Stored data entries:
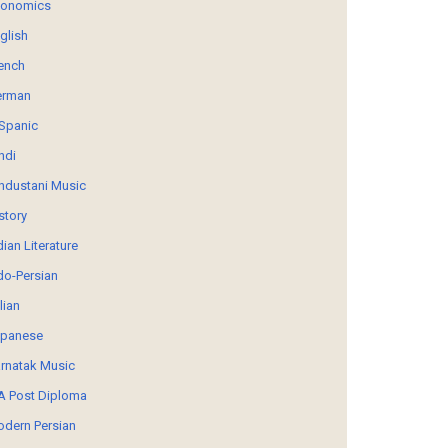
conomics
glish
ench
erman
Spanic
ndi
ndustani Music
story
dian Literature
do-Persian
alian
panese
rnatak Music
 Post Diploma
dern Persian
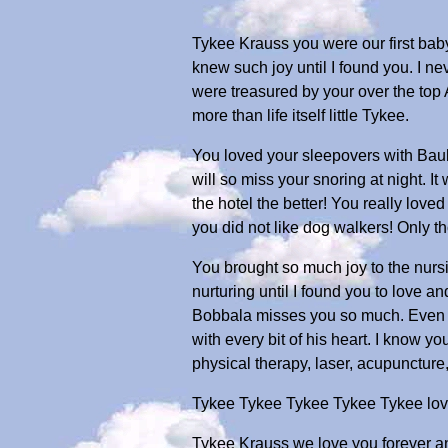
Tykee Krauss you were our first baby.
knew such joy until I found you. I ne
were treasured by your over the to
more than life itself little Tykee.
You loved your sleepovers with Baub
will so miss your snoring at night. It
the hotel the better! You really love
you did not like dog walkers! Only
You brought so much joy to the nurs
nurturing until I found you to love 
Bobbala misses you so much. Even th
with every bit of his heart. I know 
physical therapy, laser, acupuncture, 
Tykee Tykee Tykee Tykee Tykee love 
Tykee Krauss we love you forever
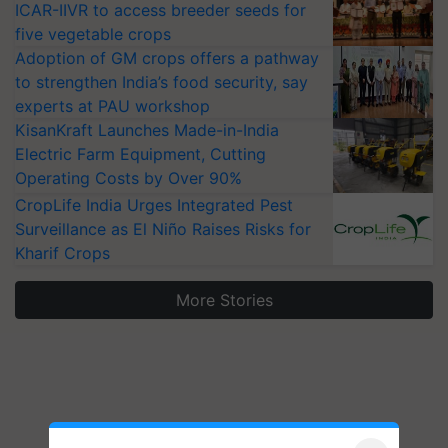
ICAR-IIVR to access breeder seeds for
five vegetable crops
Adoption of GM crops offers a pathway
to strengthen India’s food security, say
experts at PAU workshop
KisanKraft Launches Made-in-India
Electric Farm Equipment, Cutting
Operating Costs by Over 90%
CropLife India Urges Integrated Pest
Surveillance as El Niño Raises Risks for
Kharif Crops
More Stories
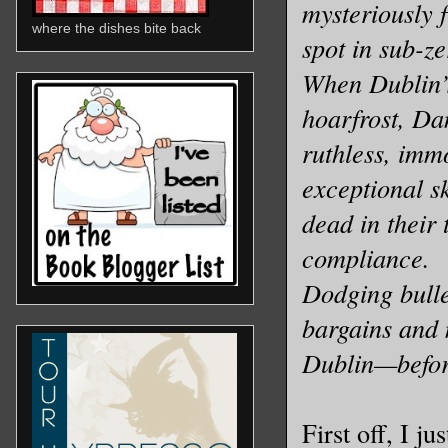
mysteriously f
where the dishes bite back
spot in sub-z
When Dublin’s
hoarfrost, Dan
ruthless, imm
exceptional s
dead in their
compliance.
Dodging bullet
bargains and 
Dublin—before
First off, I j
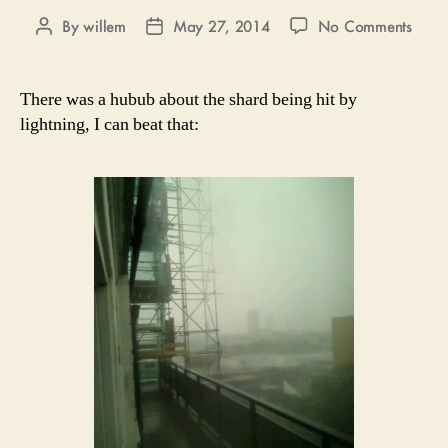
on
By
willem
May 27, 2014
No Comments
Post
Post
Light
author
date
There was a hubub about the shard being hit by
lightning, I can beat that:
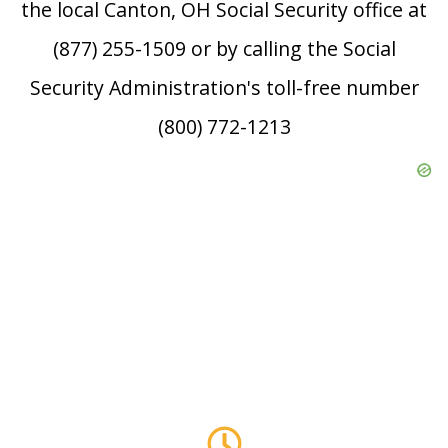
the local Canton, OH Social Security office at
(877) 255-1509 or by calling the Social
Security Administration's toll-free number
(800) 772-1213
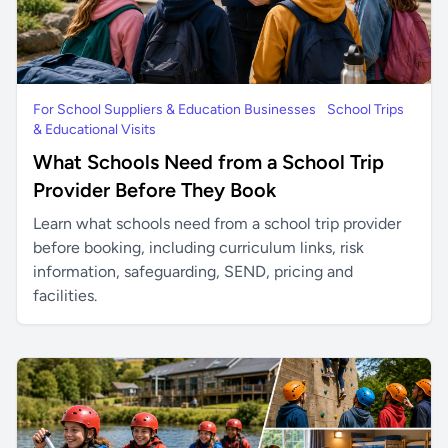
For School Suppliers & Education Businesses
School Trips
& Educational Visits
What Schools Need from a School Trip
Provider Before They Book
Learn what schools need from a school trip provider
before booking, including curriculum links, risk
information, safeguarding, SEND, pricing and
facilities.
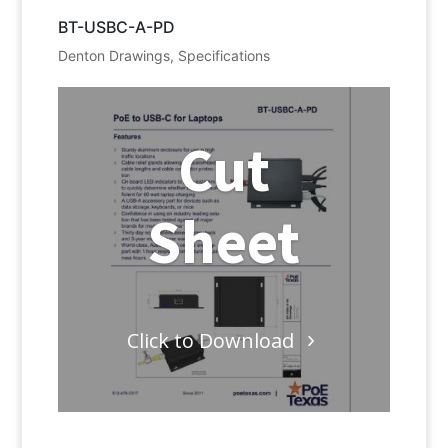
BT-USBC-A-PD
Denton Drawings
,
Specifications
Cut
Sheet
Click to Download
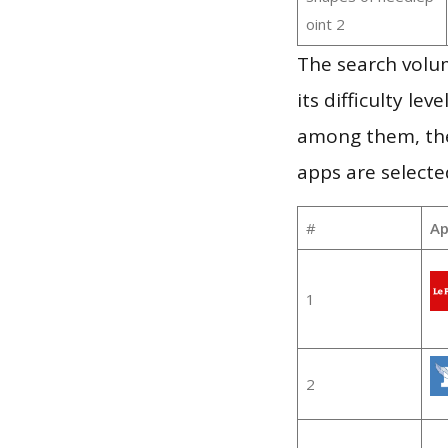
oint 2
The search volu
its difficulty le
among them, the
apps are selecte
#
Ap
1
2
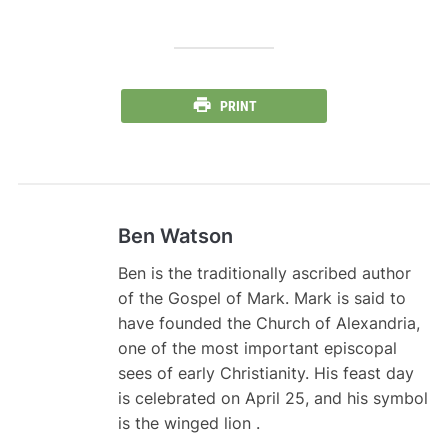
PRINT
Ben Watson
Ben is the traditionally ascribed author
of the Gospel of Mark. Mark is said to
have founded the Church of Alexandria,
one of the most important episcopal
sees of early Christianity. His feast day
is celebrated on April 25, and his symbol
is the winged lion .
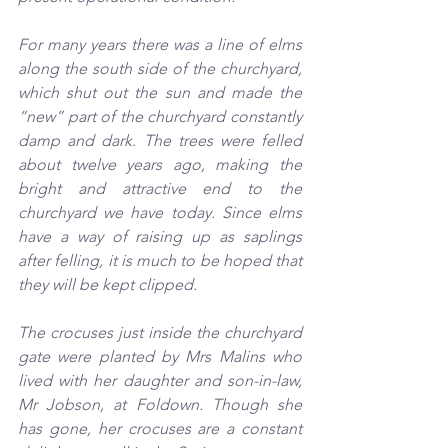
For many years there was a line of elms 
along the south side of the churchyard, 
which shut out the sun and made the 
“new” part of the churchyard constantly 
damp and dark. The trees were felled 
about twelve years ago, making the 
bright and attractive end to the 
churchyard we have today. Since elms 
have a way of raising up as saplings 
after felling, it is much to be hoped that 
they will be kept clipped.
The crocuses just inside the churchyard 
gate were planted by Mrs Malins who 
lived with her daughter and son-in-law, 
Mr Jobson, at Foldown. Though she 
has gone, her crocuses are a constant 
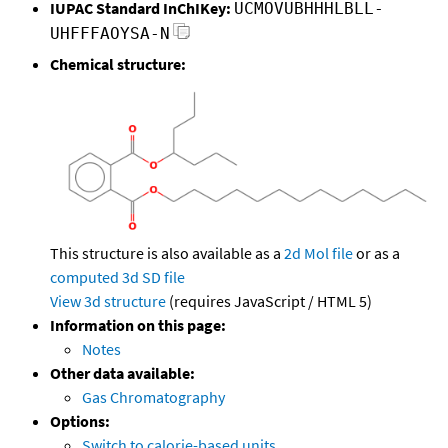
IUPAC Standard InChIKey:
UCMOVUBHHHLBLL-
UHFFFAOYSA-N
Chemical structure:
This structure is also available as a
2d Mol file
or as a
computed
3d SD file
View 3d structure
(requires JavaScript / HTML 5)
Information on this page:
Notes
Other data available:
Gas Chromatography
Options:
Switch to calorie-based units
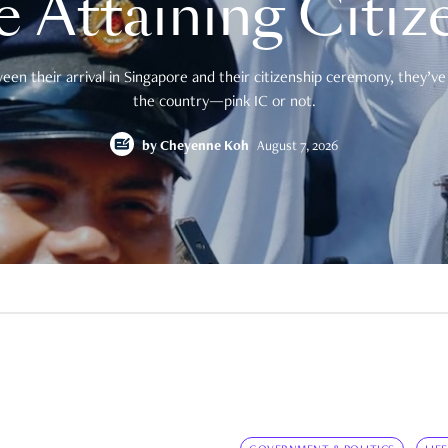
e Attaining Citiz
en their arrival in Singapore and their citizenship ceremony, they’ve 
the country—pink IC or not.
by
Cheyenne Koh
August 7, 2026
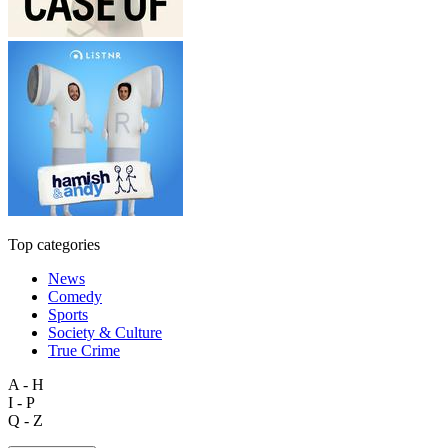
Top categories
News
Comedy
Sports
Society & Culture
True Crime
A - H
I - P
Q - Z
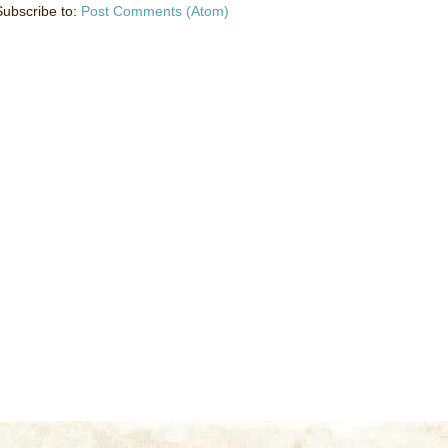
Subscribe to:
Post Comments (Atom)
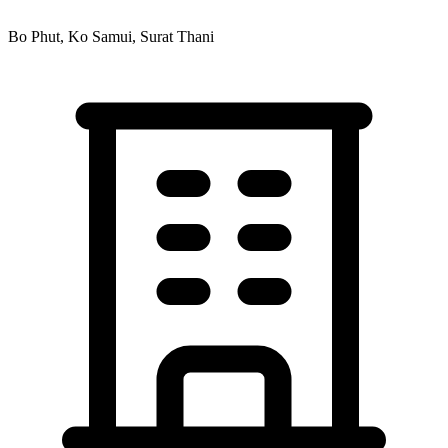
Bo Phut, Ko Samui, Surat Thani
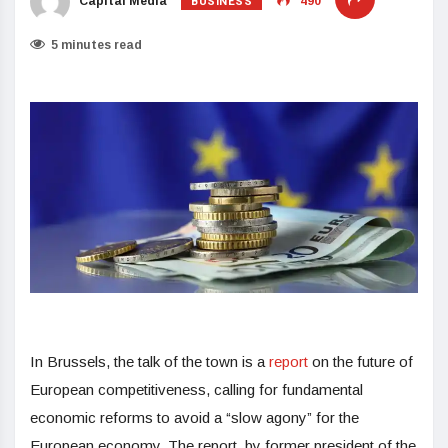
BUSINESS
Capital Media
490
5 minutes read
In Brussels, the talk of the town is a
report
on the future of
European competitiveness, calling for fundamental
economic reforms to avoid a “slow agony” for the
European economy. The report, by former president of the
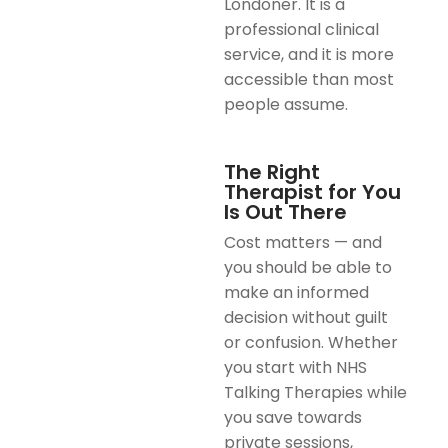
Londoner. It is a
professional clinical
service, and it is more
accessible than most
people assume.
The Right
Therapist for You
Is Out There
Cost matters — and
you should be able to
make an informed
decision without guilt
or confusion. Whether
you start with NHS
Talking Therapies while
you save towards
private sessions,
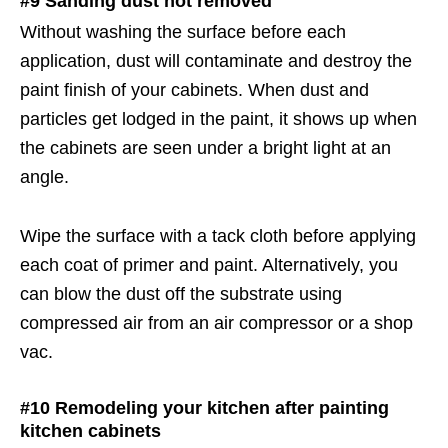
#9 Sanding dust not removed
Without washing the surface before each
application, dust will contaminate and destroy the
paint finish of your cabinets. When dust and
particles get lodged in the paint, it shows up when
the cabinets are seen under a bright light at an
angle.
Wipe the surface with a tack cloth before applying
each coat of primer and paint. Alternatively, you
can blow the dust off the substrate using
compressed air from an air compressor or a shop
vac.
#10 Remodeling your kitchen after painting
kitchen cabinets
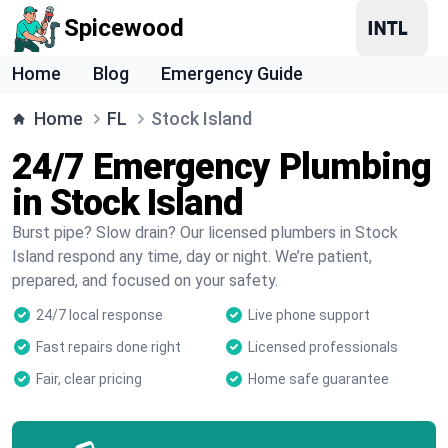
Spicewood
Home
Blog
Emergency Guide
Home
FL
Stock Island
24/7 Emergency Plumbing
in Stock Island
Burst pipe? Slow drain? Our licensed plumbers in Stock
Island respond any time, day or night. We’re patient,
prepared, and focused on your safety.
24/7 local response
Live phone support
Fast repairs done right
Licensed professionals
Fair, clear pricing
Home safe guarantee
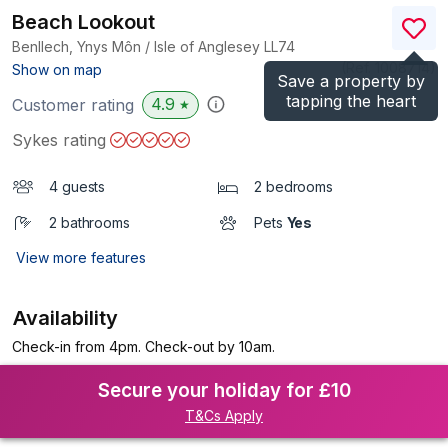
Beach Lookout
Benllech, Ynys Môn / Isle of Anglesey
LL74
(Ref.
1008714
)
Show on map
Save a property by
tapping the heart
4.9
Customer rating
★
Sykes rating
4 guests
2 bedrooms
2 bathrooms
Pets
Yes
View more features
Availability
Check-in from 4pm. Check-out by 10am.
Secure your holiday for £10
T&Cs Apply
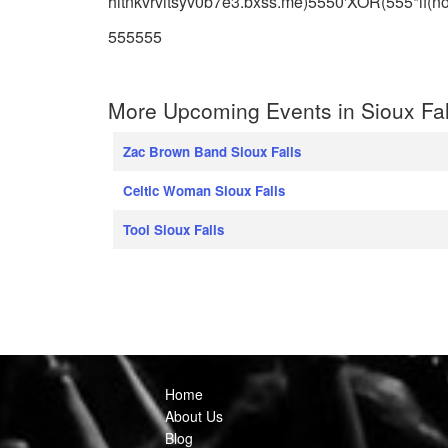
hitnkvrvitsyv0b7e3.bxss.me)5550'XOR(555*if(no
555555
More Upcoming Events in Sioux Fal
Zac Brown Band Sioux Falls
Celtic Woman Sioux Falls
Tool Sioux Falls
Home
About Us
Blog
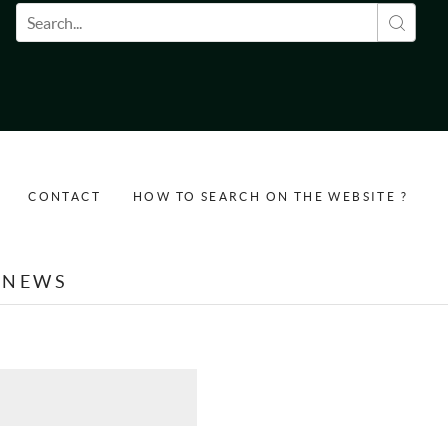
Search form
CONTACT
HOW TO SEARCH ON THE WEBSITE ?
NEWS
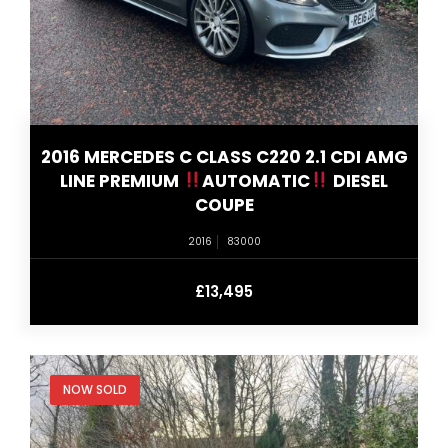
2016 MERCEDES C CLASS C220 2.1 CDI AMG
LINE PREMIUM
AUTOMATIC
DIESEL
COUPE
2016
83000
£13,495
NOW SOLD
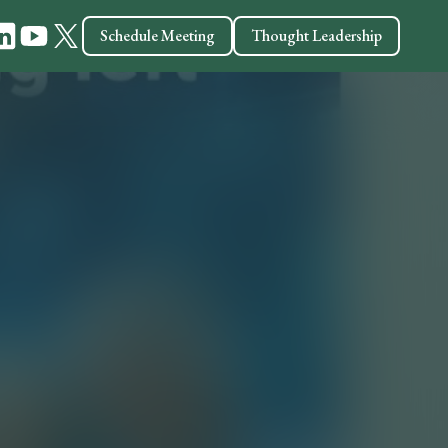
Schedule Meeting
Thought Leadership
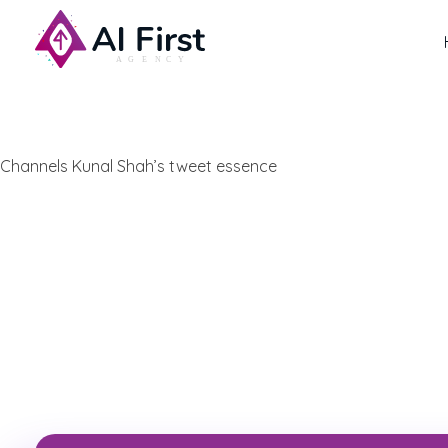
AI First Agency
Channels Kunal Shah’s tweet essence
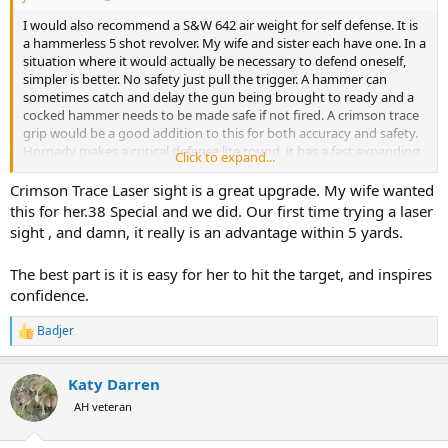
I would also recommend a S&W 642 air weight for self defense. It is
a hammerless 5 shot revolver. My wife and sister each have one. In a
situation where it would actually be necessary to defend oneself,
simpler is better. No safety just pull the trigger. A hammer can
sometimes catch and delay the gun being brought to ready and a
cocked hammer needs to be made safe if not fired. A crimson trace
grip would be a good addition to this for both accuracy and safety.
Hornady makes a critical defense lite round, it has a fast expanding
Click to expand...
bullet, reduced powder charge that should not leave the body of a
perpetrator. A missed shot in a house upon hitting drywall should
Crimson Trace Laser sight is a great upgrade. My wife wanted
be less then lethal on the other side.
this for her.38 Special and we did. Our first time trying a laser
Lots of good advise on this thread and some difference of option
sight , and damn, it really is an advantage within 5 yards.
based on personal preferences. Good luck with your decision.
The best part is it is easy for her to hit the target, and inspires
confidence.
Badjer
R
e
a
Katy Darren
c
t
AH veteran
i
o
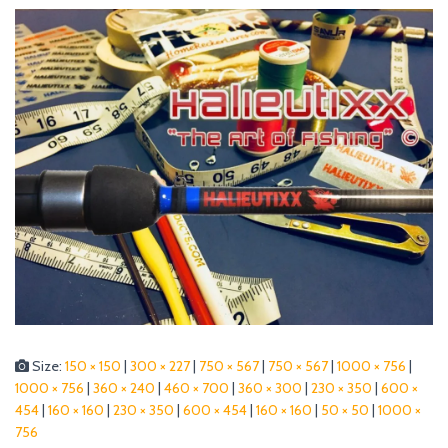
Size:
150 × 150
|
300 × 227
|
750 × 567
|
750 × 567
|
1000 × 756
|
1000 × 756
|
360 × 240
|
460 × 700
|
360 × 300
|
230 × 350
|
600 ×
454
|
160 × 160
|
230 × 350
|
600 × 454
|
160 × 160
|
50 × 50
|
1000 ×
756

- **Exercise goal**: Wherever a line in the data above contains the word "structure", copy that line.

- **Answer for this exercise**:
Chemical structure:
This structure is also available as a
View 3d structure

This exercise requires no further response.